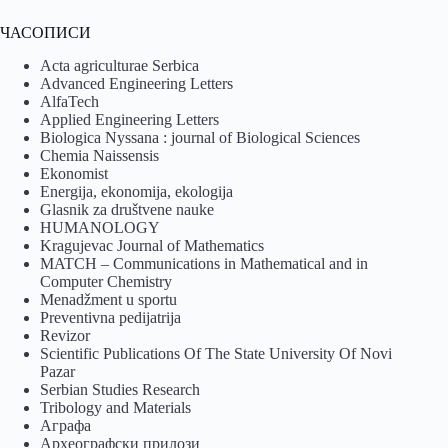
ЧАСОПИСИ
Acta agriculturae Serbica
Advanced Engineering Letters
AlfaTech
Applied Engineering Letters
Biologica Nyssana : journal of Biological Sciences
Chemia Naissensis
Ekonomist
Energija, ekonomija, ekologija
Glasnik za društvene nauke
HUMANOLOGY
Kragujevac Journal of Mathematics
MATCH – Communications in Mathematical and in
Computer Chemistry
Menadžment u sportu
Preventivna pedijatrija
Revizor
Scientific Publications Of The State University Of Novi
Pazar
Serbian Studies Research
Tribology and Materials
Аграфа
Археографски прилози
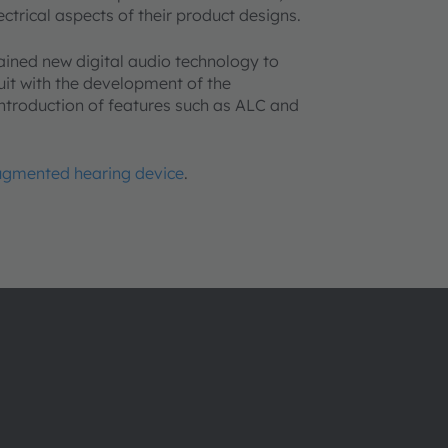
ctrical aspects of their product designs.
ained new digital audio technology to
uit with the development of the
ntroduction of features such as ALC and
augmented hearing device
.
About ams OSRAM
Support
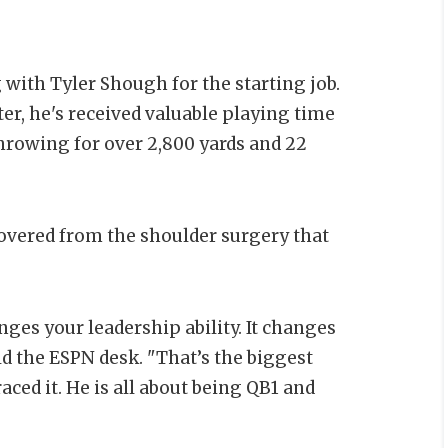
 with Tyler Shough for the starting job.
er, he's received valuable playing time
throwing for over 2,800 yards and 22
covered from the shoulder surgery that
ges your leadership ability. It changes
ld the ESPN desk. "That’s the biggest
ced it. He is all about being QB1 and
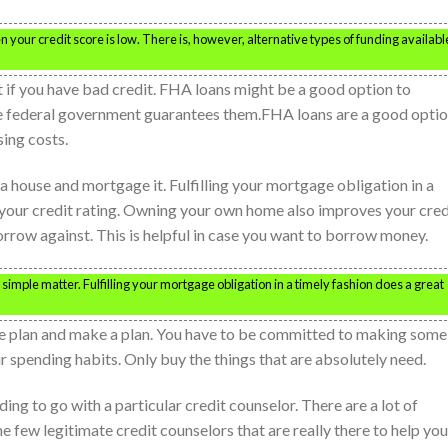
your credit score is low. There is, however, alternative types of funding availabl
 if you have bad credit. FHA loans might be a good option to
he federal government guarantees them.FHA loans are a good opti
ing costs.
a house and mortgage it. Fulfilling your mortgage obligation in a
r your credit rating. Owning your own home also improves your cred
orrow against. This is helpful in case you want to borrow money.
a simple matter. Fulfilling your mortgage obligation in a timely fashion does a great
tive plan and make a plan. You have to be committed to making some
r spending habits. Only buy the things that are absolutely need.
ng to go with a particular credit counselor. There are a lot of
 few legitimate credit counselors that are really there to help you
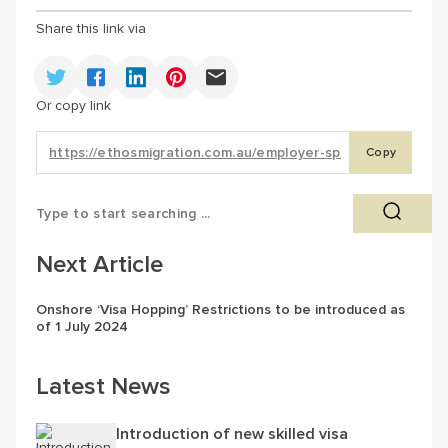
Share this link via
Or copy link
Copy
Next Article
Onshore ‘Visa Hopping’ Restrictions to be introduced as
of 1 July 2024
Latest News
Introduction of new skilled visa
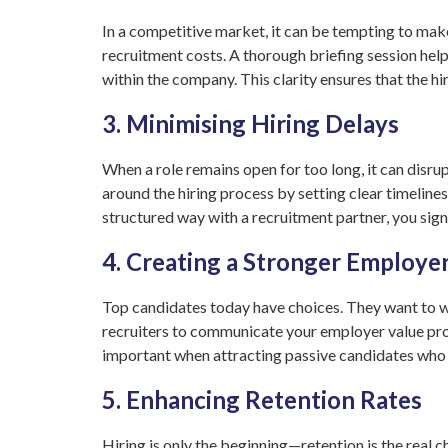
In a competitive market, it can be tempting to make
recruitment costs. A thorough briefing session helps
within the company. This clarity ensures that the hi
3. Minimising Hiring Delays
When a role remains open for too long, it can disru
around the hiring process by setting clear timeline
structured way with a recruitment partner, you signi
4. Creating a Stronger Employe
Top candidates today have choices. They want to wo
recruiters to communicate your employer value propo
important when attracting passive candidates who a
5. Enhancing Retention Rates
Hiring is only the beginning—retention is the real 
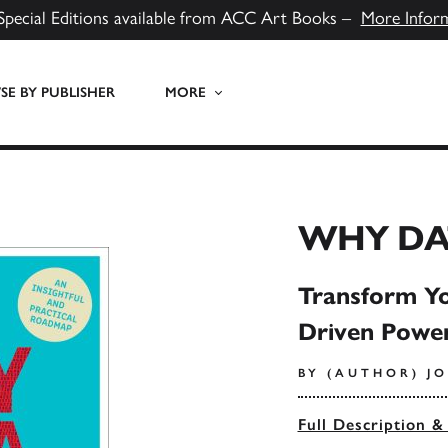
Special Editions available from ACC Art Books –
More Infor
E BY PUBLISHER
MORE
WHY DA
Transform Yo
Driven Power
BY (AUTHOR) J
Full Description &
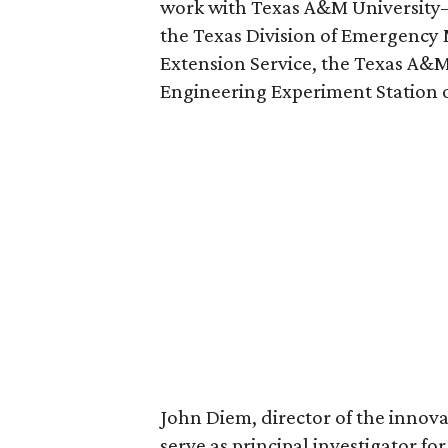
work with Texas A&M University–
the Texas Division of Emergenc
Extension Service, the Texas A&M
Engineering Experiment Station o
John Diem, director of the innov
serve as principal investigator for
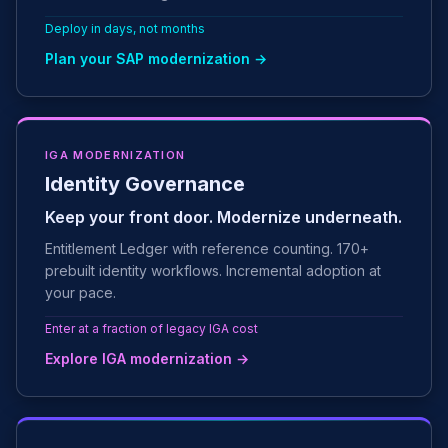
Deploy in days, not months
Plan your SAP modernization →
IGA MODERNIZATION
Identity Governance
Keep your front door. Modernize underneath.
Entitlement Ledger with reference counting. 170+
prebuilt identity workflows. Incremental adoption at
your pace.
Enter at a fraction of legacy IGA cost
Explore IGA modernization →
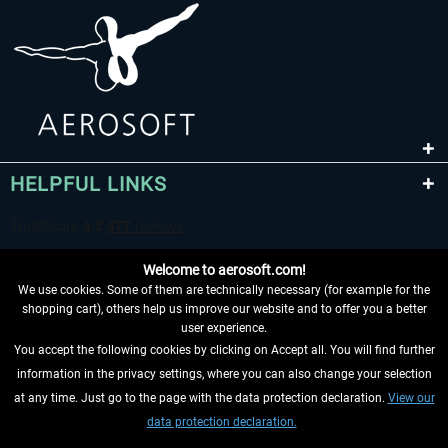
HELPFUL LINKS
Welcome to aerosoft.com!
We use cookies. Some of them are technically necessary (for example for the
shopping cart), others help us improve our website and to offer you a better
user experience.
You accept the following cookies by clicking on Accept all. You will find further
WITHDRAW FROM CONTRACT HERE
information in the privacy settings, where you can also change your selection
at any time. Just go to the page with the data protection declaration.
View our
INFORMATION
data protection declaration.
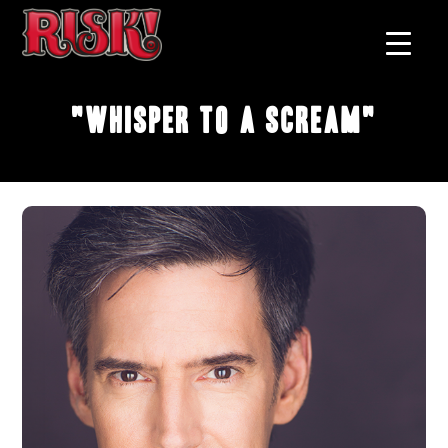
"Whisper to a Scream"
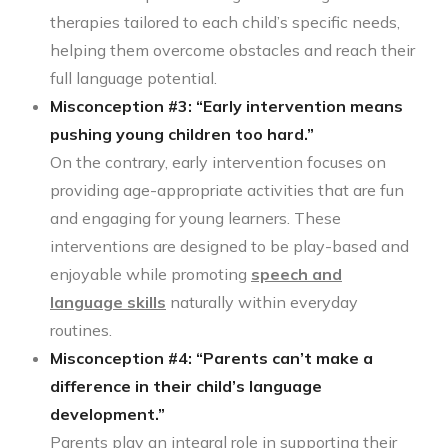
therapies tailored to each child’s specific needs,
helping them overcome obstacles and reach their
full language potential.
Misconception #3: “Early intervention means
pushing young children too hard.”
On the contrary, early intervention focuses on
providing age-appropriate activities that are fun
and engaging for young learners. These
interventions are designed to be play-based and
enjoyable while promoting
speech and
language skills
naturally within everyday
routines.
Misconception #4: “Parents can’t make a
difference in their child’s language
development.”
Parents play an integral role in supporting their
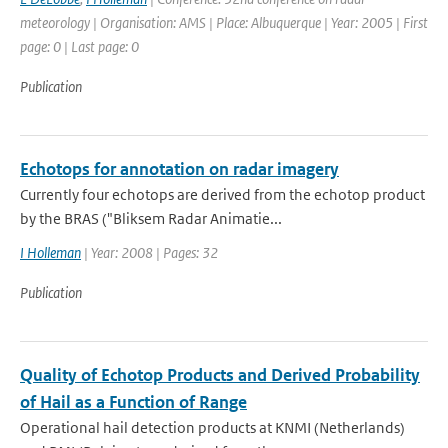
meteorology | Organisation: AMS | Place: Albuquerque | Year: 2005 | First
page: 0 | Last page: 0
Publication
Echotops for annotation on radar imagery
Currently four echotops are derived from the echotop product
by the BRAS ("Bliksem Radar Animatie...
I Holleman
| Year: 2008 | Pages: 32
Publication
Quality of Echotop Products and Derived Probability
of Hail as a Function of Range
Operational hail detection products at KNMI (Netherlands)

-------

### DIRECTIONS FOR THIS TASK
Pull every line with the string "young" out of the material.

### RESPONSE
pushing young children too hard.”
and engaging for young learners. These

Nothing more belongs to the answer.